Seitwärtsbewegung nach starker Steilung – Trend oder Übergang?
Die Zinskurve für deutsche Bundesanleihen hat sich seit März deutlich verändert. Besonders der Abstand zwischen zweijährigen und zehnjährigen Renditen – der sogenannte 2/10Y Spread – hat sich im Frühjahr stark ausgeweitet. Seitdem bewegt sich dieser Spread weitgehend seitwärts um die Marke von 70 Basispunkten. Diese Entwicklung wirft die Frage auf, ob es sich um eine neue Normalität handelt oder ob eine weitere Kurvenverflachung bevorsteht.
Datenlage: Von 40 auf 86 Basispunkte – was die Märkte bewegt hat
Der Spread zwischen 2-jährigen und 10-jährigen Bundesanleihen hatte Anfang März noch unter 40 Basispunkten gelegen.
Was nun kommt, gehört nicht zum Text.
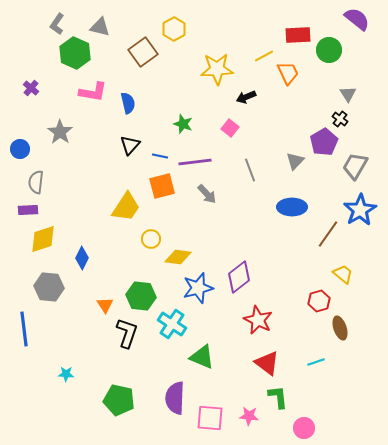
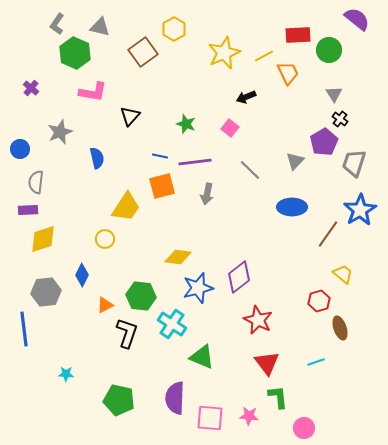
yellow star at (217, 69): moved 7 px right, 16 px up; rotated 20 degrees counterclockwise
gray triangle at (348, 94): moved 14 px left
blue semicircle at (128, 103): moved 31 px left, 55 px down
green star at (183, 124): moved 3 px right
gray star at (60, 132): rotated 15 degrees clockwise
black triangle at (130, 145): moved 29 px up
gray trapezoid at (355, 166): moved 1 px left, 3 px up; rotated 12 degrees counterclockwise
gray line at (250, 170): rotated 25 degrees counterclockwise
gray arrow at (207, 194): rotated 55 degrees clockwise
yellow circle at (151, 239): moved 46 px left
blue diamond at (82, 258): moved 17 px down
gray hexagon at (49, 287): moved 3 px left, 5 px down; rotated 12 degrees counterclockwise
orange triangle at (105, 305): rotated 36 degrees clockwise
red triangle at (267, 363): rotated 16 degrees clockwise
Die anschließende schnelle Steilung auf 70 Basispunkte war hauptsächlich durch zwei Entwicklungen bedingt:
- Die Ankündigung von Bundeskanzler Friedrich Merz, die fiskalpolitischen Zügel zu lockern – insbesondere durch höhere Ausgaben für Infrastruktur und Verteidigung.
- Die damit verbundene Erwartung steigender Inflationsrisiken sowie einer erhöhten Emissionstätigkeit, was wiederum zu höheren Laufzeitprämien an den Kapitalmärkten führt.
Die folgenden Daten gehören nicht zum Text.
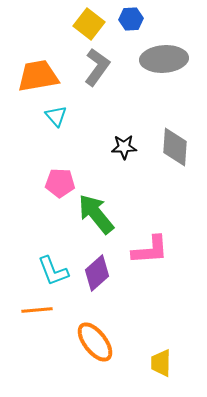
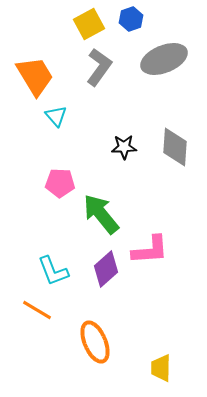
blue hexagon: rotated 15 degrees counterclockwise
yellow square: rotated 24 degrees clockwise
gray ellipse: rotated 18 degrees counterclockwise
gray L-shape: moved 2 px right
orange trapezoid: moved 3 px left; rotated 69 degrees clockwise
green arrow: moved 5 px right
purple diamond: moved 9 px right, 4 px up
orange line: rotated 36 degrees clockwise
orange ellipse: rotated 15 degrees clockwise
yellow trapezoid: moved 5 px down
Die Kurve wurde zusätzlich durch internationale Faktoren beeinflusst. Anfang April erreichte der Spread mit 86 Basispunkten seinen bisherigen Höchststand. Auslöser war nicht die deutsche Fiskalpolitik, sondern die Reaktion auf US-Präsident Trumps massive Zollankündigungen am 2. April. Diese sorgten für Konjunktursorgen und führten zu einem Rückgang der kurzfristigen Zinsen – was den Spread temporär vergrößerte.
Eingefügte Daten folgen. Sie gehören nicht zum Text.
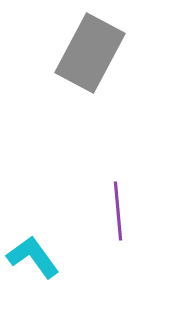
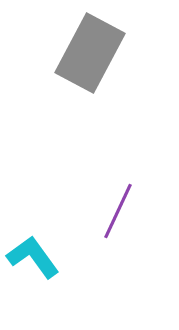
purple line: rotated 30 degrees clockwise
Mittlerweile hat sich die Kurve etwas zurückgebildet, bleibt jedoch stabil im Bereich von 70 bis 80 Basispunkten. Die Renditen am langen Ende reagieren sensibel auf Inflations- und Wachstumserwartungen, während die kurzen Laufzeiten eher von der Geldpolitik beeinflusst werden.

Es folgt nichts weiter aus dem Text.